Kalau dari segi konsep, tentu saja setiap Record Store Day di Indonesia memiliki ciri khasnya sendiri. Seperti Record Store Day di Yogyakarta, yang pernah membuat kompilasi berupa kaset berisikan band-band baru kebanggaan Yogyakarta hingga merilis zine tentang musik.

Setiap kota pastinya memiliki ciri khasnya sendiri dalam memberi konsep terhadap Record Store Day-nya masing-masing.
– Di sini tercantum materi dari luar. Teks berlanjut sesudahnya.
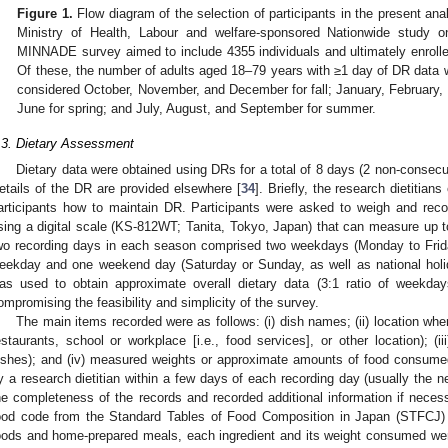
Figure 1.
Flow diagram of the selection of participants in the present an
Ministry of Health, Labour and welfare-sponsored Nationwide study o
MINNADE survey aimed to include 4355 individuals and ultimately enroll
Of these, the number of adults aged 18–79 years with ≥1 day of DR data
considered October, November, and December for fall; January, February, a
June for spring; and July, August, and September for summer.
.3. Dietary Assessment
Dietary data were obtained using DRs for a total of 8 days (2 non-consecu
etails of the DR are provided elsewhere [
34
]. Briefly, the research dietitians
articipants how to maintain DR. Participants were asked to weigh and re
sing a digital scale (KS-812WT; Tanita, Tokyo, Japan) that can measure up to
wo recording days in each season comprised two weekdays (Monday to Friday
eekday and one weekend day (Saturday or Sunday, as well as national holid
as used to obtain approximate overall dietary data (3:1 ratio of weekday
ompromising the feasibility and simplicity of the survey.
The main items recorded were as follows: (i) dish names; (ii) location wh
estaurants, school or workplace [i.e., food services], or other location); (i
ishes); and (iv) measured weights or approximate amounts of food consumed
y a research dietitian within a few days of each recording day (usually the ne
he completeness of the records and recorded additional information if necess
ood code from the Standard Tables of Food Composition in Japan (STFCJ) 
oods and home-prepared meals, each ingredient and its weight consumed wer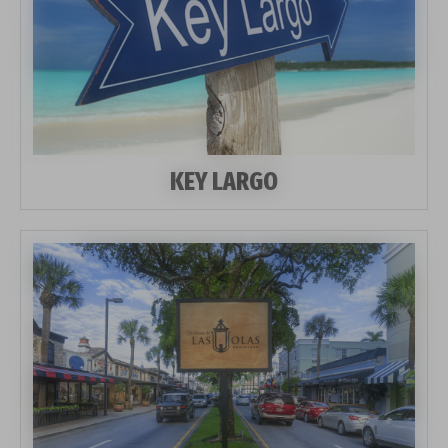
KEY LARGO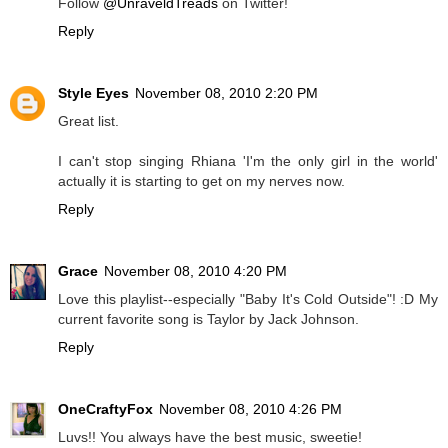
Follow
@UnraveldTreads
on Twitter!
Reply
Style Eyes
November 08, 2010 2:20 PM
Great list.
I can't stop singing Rhiana 'I'm the only girl in the world'
actually it is starting to get on my nerves now.
Reply
Grace
November 08, 2010 4:20 PM
Love this playlist--especially "Baby It's Cold Outside"! :D My
current favorite song is Taylor by Jack Johnson.
Reply
OneCraftyFox
November 08, 2010 4:26 PM
Luvs!! You always have the best music, sweetie!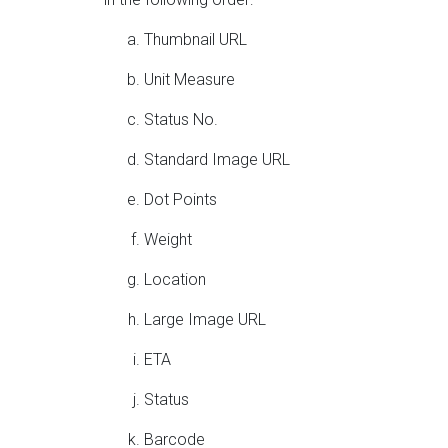
Thumbnail URL
Unit Measure
Status No.
Standard Image URL
Dot Points
Weight
Location
Large Image URL
ETA
Status
Barcode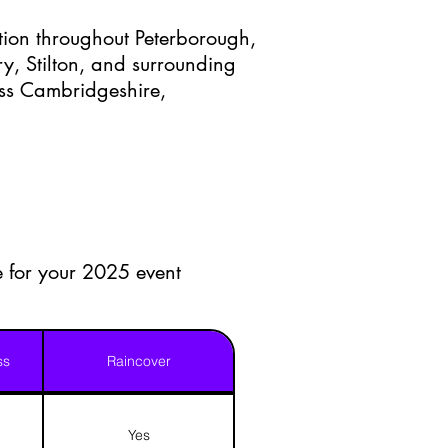
ction throughout Peterborough,
y, Stilton, and surrounding
oss Cambridgeshire,
le for your 2025 event
ss
Raincover
Yes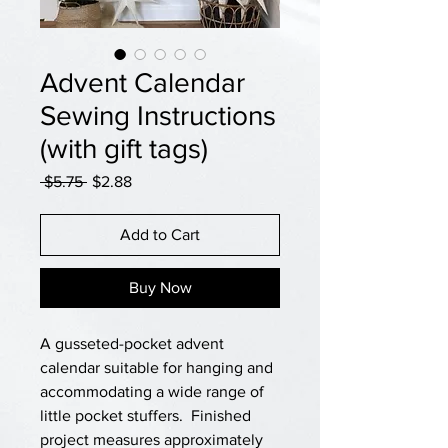
Advent Calendar
Sewing Instructions
(with gift tags)
Regular
Sale
 $5.75 
$2.88
Price
Price
Add to Cart
Buy Now
A gusseted-pocket advent
calendar suitable for hanging and
accommodating a wide range of
little pocket stuffers. Finished
project measures approximately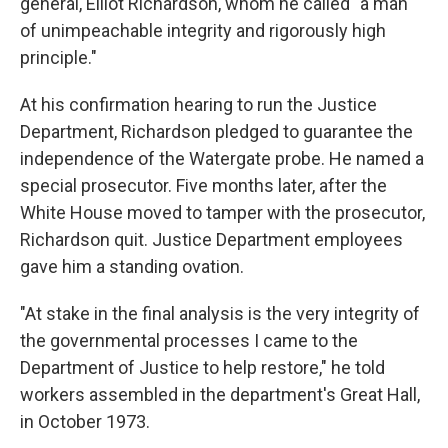
general, Elliot Richardson, whom he called "a man
of unimpeachable integrity and rigorously high
principle."
At his confirmation hearing to run the Justice
Department, Richardson pledged to guarantee the
independence of the Watergate probe. He named a
special prosecutor. Five months later, after the
White House moved to tamper with the prosecutor,
Richardson quit. Justice Department employees
gave him a standing ovation.
"At stake in the final analysis is the very integrity of
the governmental processes I came to the
Department of Justice to help restore," he told
workers assembled in the department's Great Hall,
in October 1973.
Namun, tujuan dan misi utama dari mereka pasti sama, yakni untuk memberikan umur panjang kepada toko-toko musik dan juga rilisan fisik. Nggak lupa juga para musisi lokalnya, yang diharapkan akan dapat terus berkembang dan merasa terdukung dengan keberadaan Record Store Day ini!

Wah, asik banget, tuh, kalau seluruh Record Store Day di Indonesia bisa disatukan dan diintegrasikan! Tentu saja, acaranya bisa lebih akbar, mewah, megah dan meriah, dong! Benar-benar bisa menjadi surganya para pencinta rilisan fisik, nih!

Semoga jasa-jasa dari orang kayak Satria, Mayo, Indra dan penggagas-penggagas Record Store Day Indonesia di kota lainnya dapat terus berkembang dan menambah antusias masyarakat Indonesia untuk mendukung para musisinya dengan cara membeli rilisan fisiknya, ya!